-- Data under study follows --

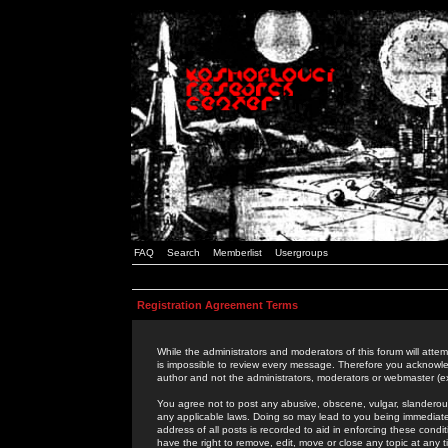
FAQ
Search
Memberlist
Usergroups
Registration Agreement Terms
While the administrators and moderators of this forum will attem
is impossible to review every message. Therefore you acknowle
author and not the administrators, moderators or webmaster (ex
You agree not to post any abusive, obscene, vulgar, slanderous,
any applicable laws. Doing so may lead to you being immediat
address of all posts is recorded to aid in enforcing these cond
have the right to remove, edit, move or close any topic at any 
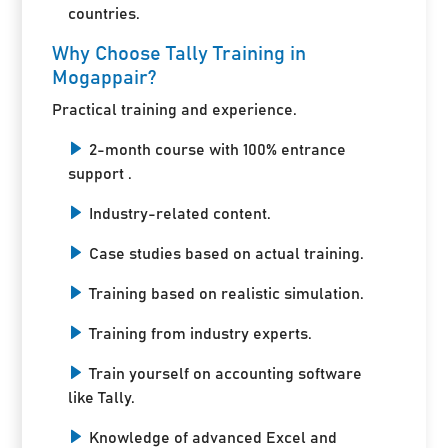
countries.
Why Choose Tally Training in
Mogappair?
Practical training and experience.
2-month course with 100% entrance
support .
Industry-related content.
Case studies based on actual training.
Training based on realistic simulation.
Training from industry experts.
Train yourself on accounting software
like Tally.
Knowledge of advanced Excel and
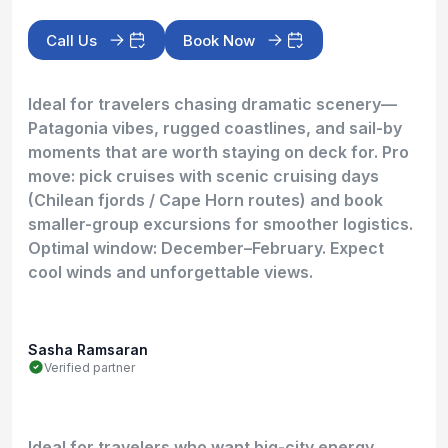
Call Us
Book Now
Ideal for travelers chasing dramatic scenery—
Patagonia vibes, rugged coastlines, and sail-by
moments that are worth staying on deck for. Pro
move: pick cruises with scenic cruising days
(Chilean fjords / Cape Horn routes) and book
smaller-group excursions for smoother logistics.
Optimal window: December–February. Expect
cool winds and unforgettable views.
Sasha Ramsaran
Verified partner
Ideal for travelers who want big-city energy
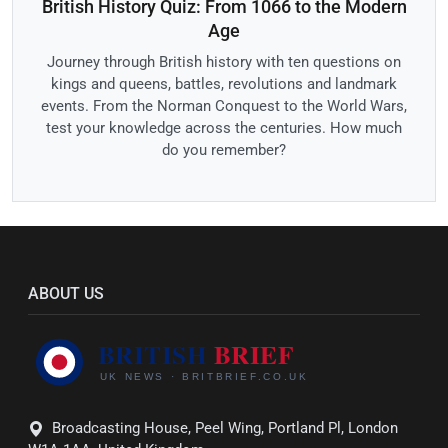
British History Quiz: From 1066 to the Modern
Age
Journey through British history with ten questions on
kings and queens, battles, revolutions and landmark
events. From the Norman Conquest to the World Wars,
test your knowledge across the centuries. How much
do you remember?
ABOUT US
Broadcasting House, Peel Wing, Portland Pl, London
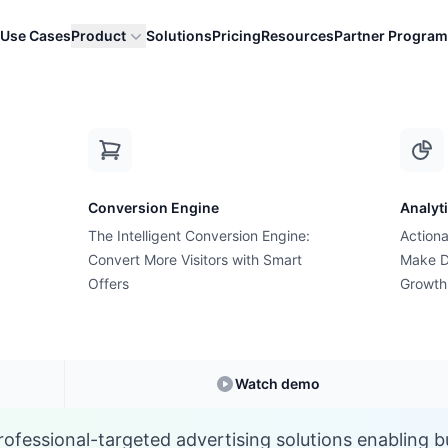
Use Cases
Product
Solutions
Pricing
Resources
Partner Program
L
Conversion Engine
Analyt
E-commerce Glossary
The Intelligent Conversion Engine:
Actiona
hat are LinkedIn Ad
Convert More Visitors with Smart
Make D
Offers
Growth
Understanding
LinkedIn Ads
in E-commerce
Watch demo
rofessional-targeted advertising solutions enabling b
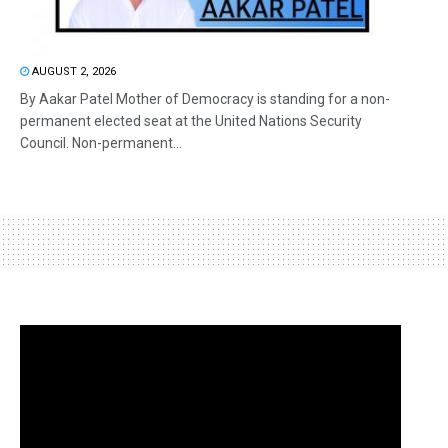
AUGUST 2, 2026
By Aakar Patel Mother of Democracy is standing for a non-
permanent elected seat at the United Nations Security
Council. Non-permanent...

-- Data under study concluded --

» **What to work on**:
Could you set down every entry again exactly as written, leaving out any pictures?

» **Problem solution**:
FAQ
Search
Memberlist
Usergroups
Registration Agreement Terms
While the administrators and moderators of this forum will attem
is impossible to review every message. Therefore you acknowle
author and not the administrators, moderators or webmaster (ex
You agree not to post any abusive, obscene, vulgar, slanderous,
any applicable laws. Doing so may lead to you being immediat
address of all posts is recorded to aid in enforcing these cond
have the right to remove, edit, move or close any topic at any 
countries.
Why Choose Tally Training in
Mogappair?
Practical training and experience.
2-month course with 100% entrance
support .
Industry-related content.
Case studies based on actual training.
Training based on realistic simulation.
Training from industry experts.
Train yourself on accounting software
like Tally.
Knowledge of advanced Excel and
Call Us
Book Now
Ideal for travelers chasing dramatic scenery—
Patagonia vibes, rugged coastlines, and sail-by
moments that are worth staying on deck for. Pro
move: pick cruises with scenic cruising days
(Chilean fjords / Cape Horn routes) and book
smaller-group excursions for smoother logistics.
Optimal window: December–February. Expect
cool winds and unforgettable views.
Sasha Ramsaran
Verified partner
Ideal for travelers who want big-city energy
British History Quiz: From 1066 to the Modern
Age
Journey through British history with ten questions on
kings and queens, battles, revolutions and landmark
events. From the Norman Conquest to the World Wars,
test your knowledge across the centuries. How much
do you remember?
ABOUT US
Broadcasting House, Peel Wing, Portland Pl, London
Use Cases
Product
Solutions
Pricing
Resources
Partner Program
L
Conversion Engine
Analyt
E-commerce Glossary
The Intelligent Conversion Engine:
Actiona
hat are LinkedIn Ad
Convert More Visitors with Smart
Make D
Offers
Growth
Understanding
LinkedIn Ads
in E-commerce
Watch demo
rofessional-targeted advertising solutions enabling b
AUGUST 2, 2026
By Aakar Patel Mother of Democracy is standing for a non-
permanent elected seat at the United Nations Security
Council. Non-permanent...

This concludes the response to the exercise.